Reproduce every entry word for word. Drop all pictures from the copy.
-=-=-
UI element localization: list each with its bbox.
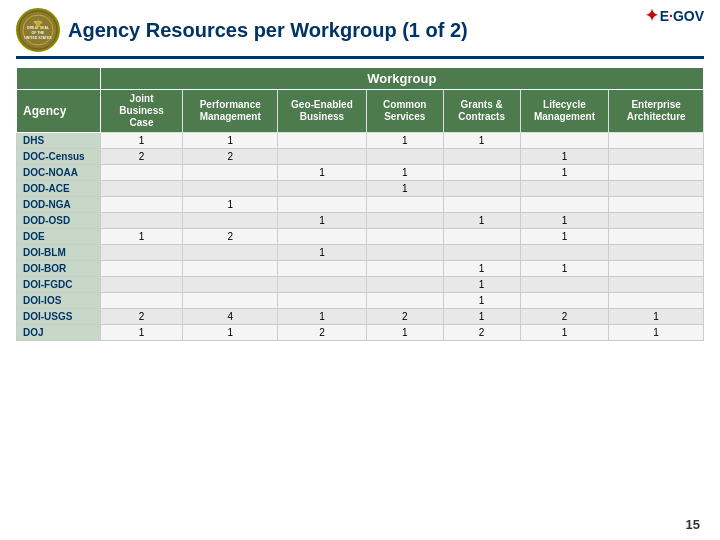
data-cell: 1: [366, 165, 443, 181]
table-row: DOI-BOR11: [17, 261, 704, 277]
page-title: Agency Resources per Workgroup (1 of 2): [68, 19, 468, 42]
data-cell: [100, 197, 183, 213]
agency-cell: DOI-IOS: [17, 293, 101, 309]
data-cell: [443, 245, 520, 261]
data-cell: 1: [609, 309, 704, 325]
data-cell: [443, 165, 520, 181]
table-row: DOI-IOS1: [17, 293, 704, 309]
agency-cell: DHS: [17, 133, 101, 149]
data-cell: 1: [520, 261, 609, 277]
data-cell: 1: [520, 213, 609, 229]
data-cell: 1: [100, 229, 183, 245]
data-cell: [183, 277, 278, 293]
egov-text: E·GOV: [660, 8, 704, 24]
svg-text:UNITED STATES: UNITED STATES: [24, 36, 52, 40]
data-cell: 2: [100, 149, 183, 165]
agency-cell: DOD-OSD: [17, 213, 101, 229]
agency-cell: DOI-BLM: [17, 245, 101, 261]
data-cell: 1: [100, 133, 183, 149]
agency-cell: DOE: [17, 229, 101, 245]
data-cell: [278, 261, 367, 277]
data-cell: [609, 229, 704, 245]
data-cell: 1: [183, 133, 278, 149]
col-header-4: Grants &Contracts: [443, 90, 520, 133]
data-cell: 1: [100, 325, 183, 341]
data-cell: 2: [100, 309, 183, 325]
data-cell: 1: [183, 197, 278, 213]
table-row: DOE121: [17, 229, 704, 245]
data-cell: [520, 181, 609, 197]
data-cell: [183, 181, 278, 197]
table-row: DHS1111: [17, 133, 704, 149]
data-cell: 1: [278, 309, 367, 325]
data-cell: [100, 165, 183, 181]
data-cell: [366, 293, 443, 309]
workgroup-header-cell: Workgroup: [100, 68, 703, 90]
data-cell: [443, 181, 520, 197]
data-cell: [443, 229, 520, 245]
data-cell: 1: [520, 325, 609, 341]
agency-cell: DOC-Census: [17, 149, 101, 165]
data-cell: 1: [183, 325, 278, 341]
agency-cell: DOD-NGA: [17, 197, 101, 213]
data-cell: [609, 165, 704, 181]
data-cell: [100, 245, 183, 261]
table-row: DOD-NGA1: [17, 197, 704, 213]
data-cell: 1: [443, 213, 520, 229]
data-cell: [278, 133, 367, 149]
data-cell: 1: [443, 293, 520, 309]
svg-text:GREAT SEAL: GREAT SEAL: [27, 26, 50, 30]
data-cell: [278, 229, 367, 245]
agency-label: Agency: [17, 90, 101, 133]
data-cell: [443, 149, 520, 165]
main-table-container: Workgroup Agency JointBusinessCase Perfo…: [16, 67, 704, 341]
svg-point-0: [19, 11, 57, 49]
col-header-6: EnterpriseArchitecture: [609, 90, 704, 133]
data-cell: [100, 181, 183, 197]
data-cell: [278, 149, 367, 165]
main-table: Workgroup Agency JointBusinessCase Perfo…: [16, 67, 704, 341]
data-cell: [183, 293, 278, 309]
table-row: DOD-ACE1: [17, 181, 704, 197]
data-cell: [278, 181, 367, 197]
table-row: DOI-USGS2412121: [17, 309, 704, 325]
data-cell: [609, 277, 704, 293]
data-cell: [520, 277, 609, 293]
data-cell: [609, 213, 704, 229]
data-cell: [609, 133, 704, 149]
data-cell: [278, 197, 367, 213]
data-cell: 2: [183, 149, 278, 165]
svg-text:OF THE: OF THE: [32, 31, 45, 35]
data-cell: [183, 165, 278, 181]
data-cell: [278, 293, 367, 309]
data-cell: [366, 229, 443, 245]
table-row: DOC-Census221: [17, 149, 704, 165]
data-cell: 1: [366, 325, 443, 341]
data-cell: [609, 293, 704, 309]
data-cell: [609, 261, 704, 277]
data-cell: 2: [183, 229, 278, 245]
table-row: DOI-FGDC1: [17, 277, 704, 293]
data-cell: [520, 197, 609, 213]
data-cell: [609, 149, 704, 165]
data-cell: 2: [443, 325, 520, 341]
data-cell: [278, 277, 367, 293]
data-cell: [366, 197, 443, 213]
col-header-2: Geo-EnabledBusiness: [278, 90, 367, 133]
table-row: DOD-OSD111: [17, 213, 704, 229]
data-cell: 1: [443, 309, 520, 325]
agency-cell: DOI-BOR: [17, 261, 101, 277]
col-header-1: PerformanceManagement: [183, 90, 278, 133]
data-cell: [100, 277, 183, 293]
data-cell: 1: [278, 165, 367, 181]
data-cell: [366, 261, 443, 277]
data-cell: [100, 213, 183, 229]
data-cell: 1: [278, 213, 367, 229]
agency-cell: DOI-USGS: [17, 309, 101, 325]
data-cell: [520, 133, 609, 149]
header: THE GREAT SEAL OF THE UNITED STATES Agen…: [16, 8, 704, 52]
data-cell: [100, 293, 183, 309]
egov-star-icon: ✦: [645, 6, 658, 25]
data-cell: 1: [520, 149, 609, 165]
data-cell: [366, 149, 443, 165]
-=-=-
Result below →
UI element localization: list each with its bbox.
data-cell: 1: [366, 165, 443, 181]
table-row: DOI-BOR11: [17, 261, 704, 277]
page-title: Agency Resources per Workgroup (1 of 2): [68, 19, 468, 42]
data-cell: [100, 197, 183, 213]
agency-cell: DOI-IOS: [17, 293, 101, 309]
data-cell: [443, 245, 520, 261]
data-cell: 1: [609, 309, 704, 325]
data-cell: [443, 165, 520, 181]
table-row: DOI-IOS1: [17, 293, 704, 309]
agency-cell: DHS: [17, 133, 101, 149]
data-cell: 1: [520, 261, 609, 277]
data-cell: 1: [520, 213, 609, 229]
data-cell: 1: [100, 229, 183, 245]
data-cell: [183, 277, 278, 293]
egov-text: E·GOV: [660, 8, 704, 24]
svg-text:UNITED STATES: UNITED STATES: [24, 36, 52, 40]
data-cell: 2: [100, 149, 183, 165]
agency-cell: DOD-OSD: [17, 213, 101, 229]
agency-cell: DOI-BLM: [17, 245, 101, 261]
data-cell: 1: [100, 133, 183, 149]
agency-cell: DOE: [17, 229, 101, 245]
data-cell: [278, 261, 367, 277]
data-cell: [609, 229, 704, 245]
data-cell: 1: [183, 133, 278, 149]
col-header-4: Grants &Contracts: [443, 90, 520, 133]
data-cell: 1: [100, 325, 183, 341]
data-cell: 2: [100, 309, 183, 325]
data-cell: 1: [183, 197, 278, 213]
table-row: DOE121: [17, 229, 704, 245]
data-cell: [520, 181, 609, 197]
data-cell: [183, 181, 278, 197]
table-row: DHS1111: [17, 133, 704, 149]
data-cell: 1: [278, 309, 367, 325]
data-cell: [100, 165, 183, 181]
data-cell: [366, 293, 443, 309]
workgroup-header-cell: Workgroup: [100, 68, 703, 90]
data-cell: [443, 181, 520, 197]
data-cell: [443, 229, 520, 245]
data-cell: 1: [520, 325, 609, 341]
agency-cell: DOC-Census: [17, 149, 101, 165]
data-cell: 1: [183, 325, 278, 341]
agency-cell: DOD-NGA: [17, 197, 101, 213]
data-cell: [609, 165, 704, 181]
data-cell: [100, 245, 183, 261]
table-row: DOD-NGA1: [17, 197, 704, 213]
data-cell: 1: [443, 213, 520, 229]
data-cell: [278, 133, 367, 149]
data-cell: 1: [443, 293, 520, 309]
svg-text:GREAT SEAL: GREAT SEAL: [27, 26, 50, 30]
data-cell: [278, 229, 367, 245]
agency-label: Agency: [17, 90, 101, 133]
data-cell: [443, 149, 520, 165]
main-table-container: Workgroup Agency JointBusinessCase Perfo…: [16, 67, 704, 341]
svg-point-0: [19, 11, 57, 49]
col-header-6: EnterpriseArchitecture: [609, 90, 704, 133]
data-cell: [100, 181, 183, 197]
data-cell: [278, 149, 367, 165]
main-table: Workgroup Agency JointBusinessCase Perfo…: [16, 67, 704, 341]
data-cell: [183, 293, 278, 309]
table-row: DOD-ACE1: [17, 181, 704, 197]
data-cell: [278, 181, 367, 197]
table-row: DOI-USGS2412121: [17, 309, 704, 325]
data-cell: [609, 277, 704, 293]
data-cell: [520, 277, 609, 293]
data-cell: [609, 213, 704, 229]
data-cell: [609, 133, 704, 149]
data-cell: [278, 197, 367, 213]
data-cell: 2: [183, 149, 278, 165]
svg-text:OF THE: OF THE: [32, 31, 45, 35]
data-cell: [183, 165, 278, 181]
data-cell: [278, 293, 367, 309]
data-cell: [366, 229, 443, 245]
table-row: DOC-Census221: [17, 149, 704, 165]
data-cell: 1: [366, 325, 443, 341]
data-cell: [609, 293, 704, 309]
data-cell: [609, 261, 704, 277]
data-cell: 2: [183, 229, 278, 245]
table-row: DOI-FGDC1: [17, 277, 704, 293]
data-cell: [520, 197, 609, 213]
data-cell: [609, 149, 704, 165]
data-cell: 2: [443, 325, 520, 341]
data-cell: [278, 277, 367, 293]
data-cell: [366, 197, 443, 213]
col-header-2: Geo-EnabledBusiness: [278, 90, 367, 133]
table-row: DOD-OSD111: [17, 213, 704, 229]
data-cell: 1: [443, 309, 520, 325]
agency-cell: DOI-BOR: [17, 261, 101, 277]
col-header-1: PerformanceManagement: [183, 90, 278, 133]
data-cell: [100, 277, 183, 293]
data-cell: 1: [278, 165, 367, 181]
data-cell: [366, 261, 443, 277]
data-cell: [100, 213, 183, 229]
data-cell: 1: [278, 213, 367, 229]
agency-cell: DOI-USGS: [17, 309, 101, 325]
data-cell: [520, 133, 609, 149]
header: THE GREAT SEAL OF THE UNITED STATES Agen…: [16, 8, 704, 52]
data-cell: [100, 293, 183, 309]
egov-star-icon: ✦: [645, 6, 658, 25]
data-cell: 1: [520, 149, 609, 165]
data-cell: [366, 149, 443, 165]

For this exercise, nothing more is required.